PROBLEM REQUIREMENTS>
Would you return the lines between the one holding "Get Free Quote" and the one holding "Snowflake ETL", inclusive, and only those, exactly as they stand in the listing below?

DATASET EXCERPTS>
● ● ● ● ●

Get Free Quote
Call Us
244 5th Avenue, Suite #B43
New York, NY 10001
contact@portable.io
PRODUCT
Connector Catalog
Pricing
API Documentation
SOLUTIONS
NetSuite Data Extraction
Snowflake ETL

● ● ● ● ●

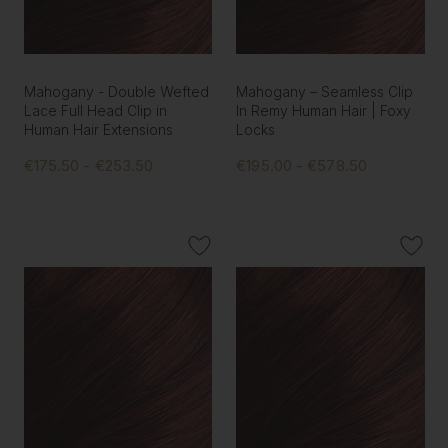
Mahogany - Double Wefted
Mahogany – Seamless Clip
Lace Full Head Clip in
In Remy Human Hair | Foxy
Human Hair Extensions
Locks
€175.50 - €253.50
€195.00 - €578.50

● ● ● ● ●

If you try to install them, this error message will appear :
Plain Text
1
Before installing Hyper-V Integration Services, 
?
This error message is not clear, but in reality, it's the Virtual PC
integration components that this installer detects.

● ● ● ● ●

RESULT BELOW>
Get Free Quote
Call Us
244 5th Avenue, Suite #B43
New York, NY 10001
contact@portable.io
PRODUCT
Connector Catalog
Pricing
API Documentation
SOLUTIONS
NetSuite Data Extraction
Snowflake ETL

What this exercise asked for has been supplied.